Economie Sociale et Solidaire: une réforme ambitieuse

Benoît Hamon en 2010.

 

Présenté mercredi 24 juillet au conseil des ministres par Benoît Hamon, le projet de loi consacré à l'économie sociale et solidaire (ESS) est le fruit d'une longue concertation auprès des acteurs du secteur : associations, mutuelles, coopératives, entreprises solidaires...

Une tâche ardue, tant leurs représentants ont du mal à s'entendre. Leur point commun est de ne pas chercher uniquement la réalisation d'un profit, mais de développer des activités utiles à la société : insertion par l'emploilogement de personnes en difficulté, protection de l'environnement...

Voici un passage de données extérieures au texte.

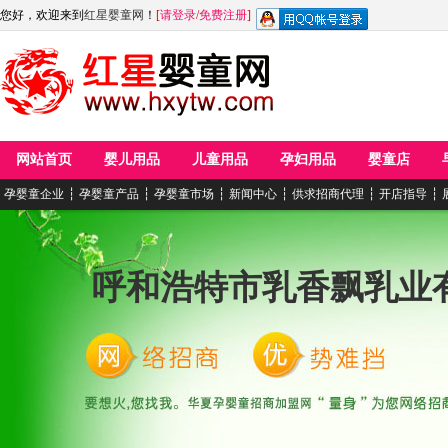
您好，欢迎来到
红星婴童网
！
[
请登录
/
免费注册
]
网站首页
婴儿用品
儿童用品
孕妇用品
婴童店
孕婴童企业
┆
孕婴童产品
┆
孕婴童市场
┆
新闻中心
┆
供求招商代理
┆
开店指导
┆
呼和浩特市乳香飘乳业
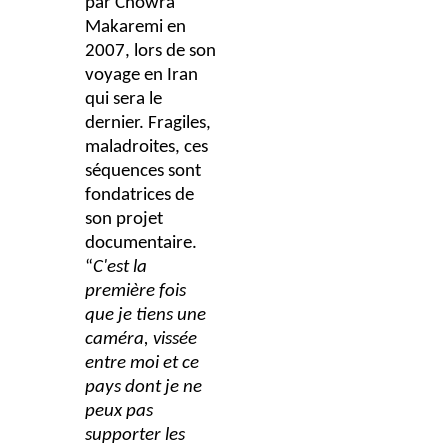
par Chowra
Makaremi en
2007, lors de son
voyage en Iran
qui sera le
dernier. Fragiles,
maladroites, ces
séquences sont
fondatrices de
son projet
documentaire.
“
C'est la
première fois
que je tiens une
caméra, vissée
entre moi et ce
pays dont je ne
peux pas
supporter les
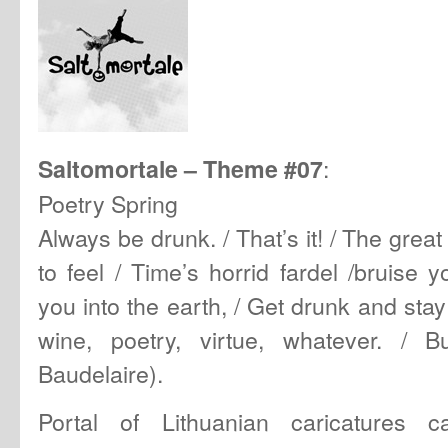
:
Saltomortale – Theme
#07
Poetry Spring
Always be drunk. / That’s it! / The great
to feel / Time’s horrid fardel /bruise y
you into the earth, / Get drunk and sta
wine, poetry, virtue, whatever. / B
Baudelaire).
Portal of Lithuanian caricatures ca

En France, l'ESS représente 10 % du PIB et de l'emploi salarié. Cette "autre" économie est solidement implantée dans certaines régions comme la Franche-Comté, le Nord-Pas-de-Calais ou la Bretagne. Sur les dix dernières années, l'ESS a créé 440 000 emplois, soit une croissance de 23 % contre 7 % en moyenne dans l'économie française.

LARGEMENT MÉCONNU

L'objectif du projet de loi de Benoît Hamon, qui sera examiné début octobre au Sénat, est d'accélérer le développement d'un secteur qui reste encore largement méconnu. "Pour la première fois, son périmètre sera défini par une loi, c'est une reconnaissance que nous attendions depuis longtemps", confie Bernard Devert, fondateur d'Habitat et Humanisme, spécialiste du logement très social.

Cette clarification doit aussi aider les acteurs de l'ESS à trouver les financements dont ils manquent. Pour renforcer leurs fonds propres, ils pourront solliciter la Banque publique d'investissement (BPI), qui va leur consacrer 500 millions d'euros de crédits. Pour Romain Slitine, coauteur de L'économie qu'on aime, c'est l'aspect le plus important car "en raison de leur faible lucrativité, les acteurs de l'ESS ont du mal à accéder aux financements classiques".

"FORTE UTILITÉ SOCIALE"

Décerné en préfecture, l'agrément solidaire, qui permet d'accéder à la manne de l'épargne salariale solidaire, sera davantage ciblé vers des structures présentant"une forte utilité sociale et une faible rentabilité". Des instruments financiers dédiés aux mutuelles, aux associations et aux entreprises solidaires vont aussi voir le jour. "Ces outils aideront les jeunes entrepreneurs sociaux à se lancer", se réjouit André Dupon, président du Mouvement des entrepreneurs sociaux.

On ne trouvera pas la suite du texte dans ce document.